Barrick Gold to acquire Randgold in a $6.5 million all-stock deal
26 September 2018
Canada’s Barrick Gold Corporation on Monday announced that it has agreed to acquire Randgold Resources Limited in an all-stock deal valuing the Africa-focused miner at $6.5 billion, to create a new Barrick Gold with a market capitalisation of $19.4 billion.
The merger will create an industry-leading gold company with the greatest concentration of Tier One Gold Assets ... and the lowest total cash cost position among senior gold peers, supporting sustainable investment in growth and shareholder returns, Barrick Gold stated in a release.
The new $19.4 billion Barrick Gold will own five of the world’s 10 lowest-cost gold mines that would also help barrack overtake Newmont Mining Corporation, Agnico Eagle Mines Limited, Goldcorp Inc and Newcrest Mining Limited, according to the company.
In 2017, Barrick and Randgold combined produced 6.64 million ounces while the next largest gold miner, Newmont, produced 5.27 million ounces.
The two companies said they were aligned on their strategy with Chinese investors after Barrick said it would make a bigger push to attract investors in China.
Randgold has mines in Mali, Ivory Coast and the Republic of Congo, where it has been facing regulatory issues, a factor that Barrick’s Africa unit Acacia Mining has to deal with in Tanzania.
The deal marks the biggest transaction in years in the gold mining industry, where companies have come under fire from investors for poorly managing capital, forcing them to focus on costs while dampening enthusiasm for acquisitions.
“The combination of Barrick and Randgold will create a new champion for value creation in the gold mining industry, bringing together the world’s largest collection of Tier One Gold Assets, with a proven management team that has consistently delivered among the best shareholder returns in the gold sector over the past decade,” John L. Thornton, executive chairman of Barrick, said.

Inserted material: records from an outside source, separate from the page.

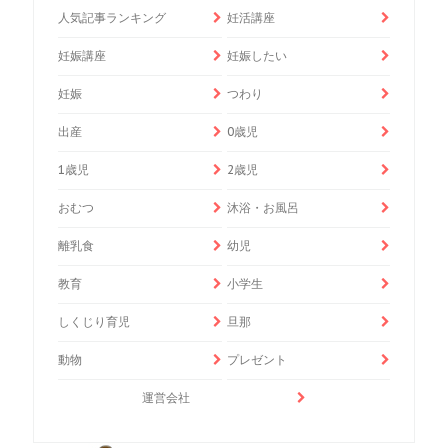
人気記事ランキング
妊活講座
妊娠講座
妊娠したい
妊娠
つわり
出産
0歳児
1歳児
2歳児
おむつ
沐浴・お風呂
離乳食
幼児
教育
小学生
しくじり育児
旦那
動物
プレゼント
運営会社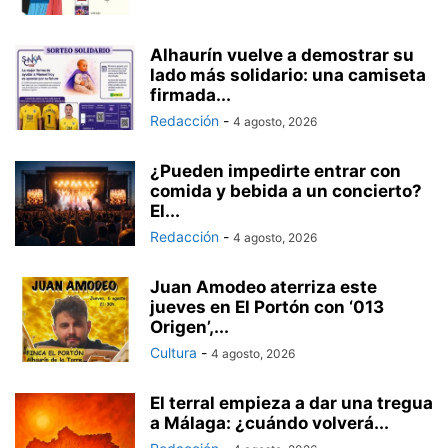
Alhaurín vuelve a demostrar su
lado más solidario: una camiseta
firmada...
Redacción
-
4 agosto, 2026
¿Pueden impedirte entrar con
comida y bebida a un concierto?
El...
Redacción
-
4 agosto, 2026
Juan Amodeo aterriza este
jueves en El Portón con ‘013
Origen’,...
Cultura
-
4 agosto, 2026
El terral empieza a dar una tregua
a Málaga: ¿cuándo volverá...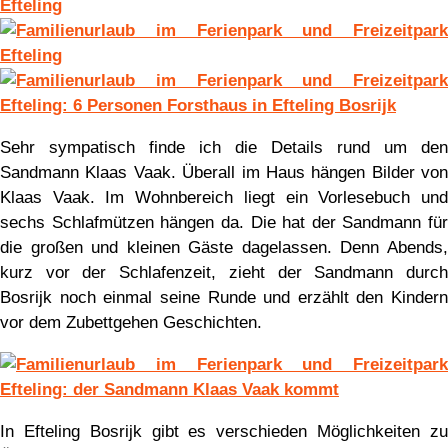
Sehr sympatisch finde ich die Details rund um den
Sandmann Klaas Vaak. Überall im Haus hängen Bilder von
Klaas Vaak. Im Wohnbereich liegt ein Vorlesebuch und
sechs Schlafmützen hängen da. Die hat der Sandmann für
die großen und kleinen Gäste dagelassen. Denn Abends,
kurz vor der Schlafenzeit, zieht der Sandmann durch
Bosrijk noch einmal seine Runde und erzählt den Kindern
vor dem Zubettgehen Geschichten.
In Efteling Bosrijk gibt es verschieden Möglichkeiten zu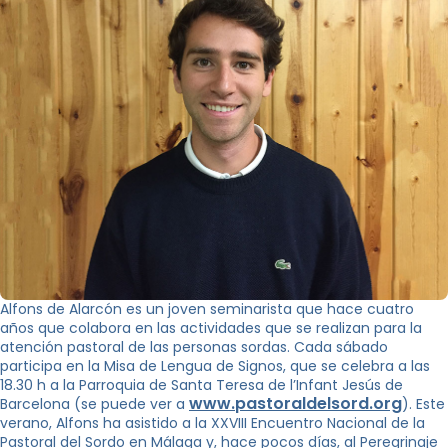
Alfons de Alarcón es un joven seminarista que hace cuatro
años que colabora en las actividades que se realizan para la
atención pastoral de las personas sordas. Cada sábado
participa en la Misa de Lengua de Signos, que se celebra a las
18.30 h a la Parroquia de Santa Teresa de l’Infant Jesús de
www.pastoraldelsord.org
Barcelona (se puede ver a
). Este
verano, Alfons ha asistido a la XXVIII Encuentro Nacional de la
Pastoral del Sordo en Málaga y, hace pocos días, al Peregrinaje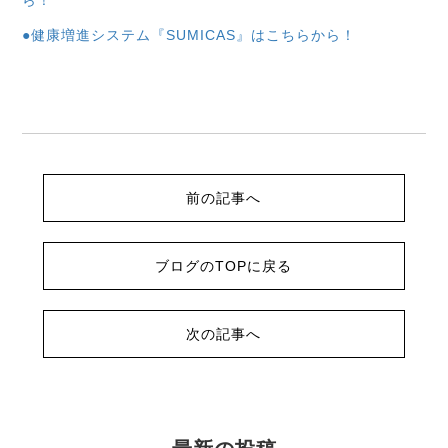
ら！
●健康増進システム『SUMICAS』はこちらから！
前の記事へ
ブログのTOPに戻る
次の記事へ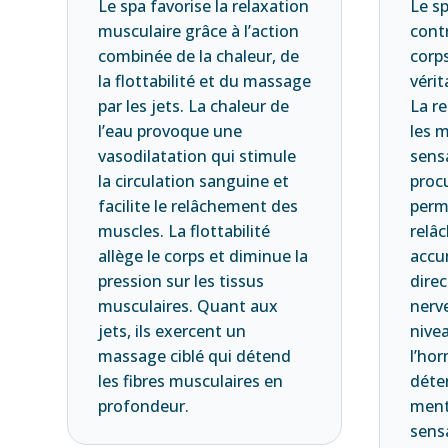
Le spa favorise la relaxation
Le sp
musculaire grâce à l’action
contr
combinée de la chaleur, de
corps
la flottabilité et du massage
véri
par les jets. La chaleur de
La re
l’eau provoque une
les m
vasodilatation qui stimule
sens
la circulation sanguine et
procu
facilite le relâchement des
perm
muscles. La flottabilité
relâc
allège le corps et diminue la
accu
pression sur les tissus
dire
musculaires. Quant aux
nerv
jets, ils exercent un
nivea
massage ciblé qui détend
l’ho
les fibres musculaires en
déte
profondeur.
ment
sens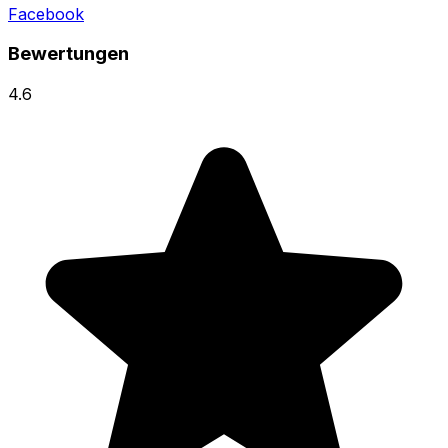
Facebook
Bewertungen
4.6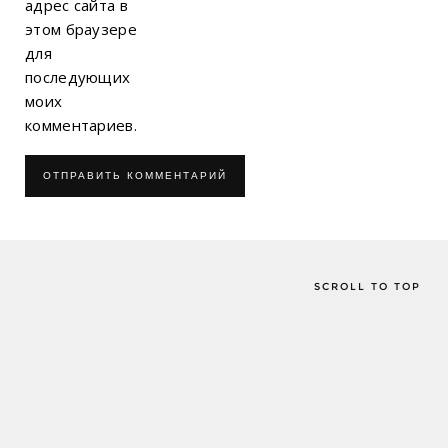
адрес сайта в
этом браузере
для
последующих
моих
комментариев.
SCROLL TO TOP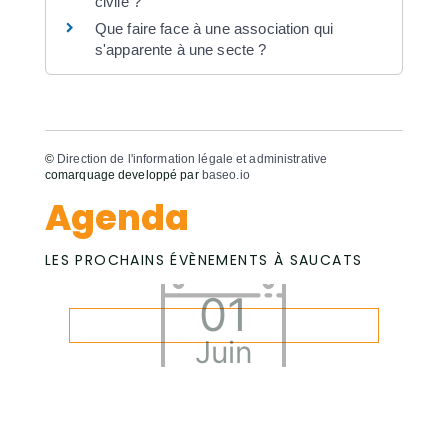
civile ?
Que faire face à une association qui
s'apparente à une secte ?
©
Direction de l'information légale et administrative
comarquage developpé par
baseo.io
Agenda
LES PROCHAINS ÉVÈNEMENTS À SAUCATS
01
Juin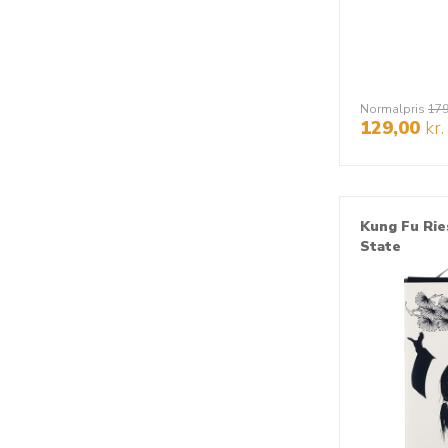
Normalpris
179
129,00
kr.
Kung Fu Rie
State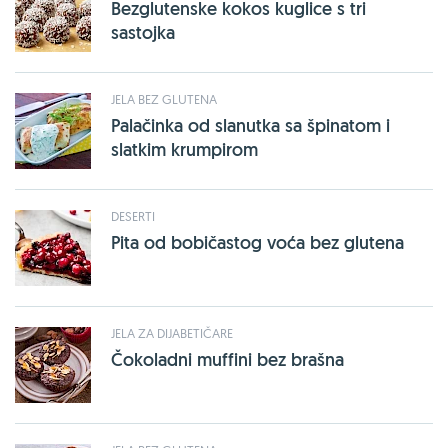
Bezglutenske kokos kuglice s tri
sastojka
JELA BEZ GLUTENA
Palačinka od slanutka sa špinatom i
slatkim krumpirom
DESERTI
Pita od bobičastog voća bez glutena
JELA ZA DIJABETIČARE
Čokoladni muffini bez brašna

“Our industry has been criticised for its short-term focus, undisciplined growth and poor returns on invested capital. The merged company will be very different. Its goal will be to deliver sector leading returns, and in order to achieve this, we will need to take a very critical view of our asset base and how we run our business, and be prepared to make tough decisions,” Mark Bristow, chief executive officer of Randgold, said.
The merger is planned to be implemented by means of a court-sanctioned scheme of arrangement of Randgold Resources Limited and the Randgold Shareholders, with the entire issued and to be issued share capital of Randgold being acquired by Barrick.
Under the terms of the merger, each Randgold shareholder will receive 6.1280 New Barrick shares for each Randgold Share. Following completion of the merger, Barrick shareholders will own approximately 66.6 per cent and Randgold Shareholders will own approximately 33.4 per cent of the New Barrick Group on a fully-diluted basis.
Following completion of the Merger, John L. Thornton, executive chairman of Barrick, will become executive chairman of the New Barrick Group.
Mark Bristow, chief executive officer of Randgold, will become president and chief executive officer of the New Barrick Group.
Graham Shuttleworth, finance director and chief financial officer of Randgold, will become senior executive vice president and chief financial officer of the New Barrick Group.
Kevin Thomson, senior executive vice president, strategic matters of Barrick, will become senior executive vice president, strategic matters of the New Barrick Group.
Two-thirds of the directors of the board of the New Barrick Group will be nominated by Barrick, and one-third will be nominated by Randgold.
Shares in the New Barrick Group issued to Randgold Shareholders will be admitted to trade on the New York Stock Exchange and the Toronto Stock Exchange, subject to the approval or acceptance of each exchange.
The merger is subject to approval by both sets of shareholders, regulatory approvals and other customary closing conditions, and is expected to close by Q1 2019.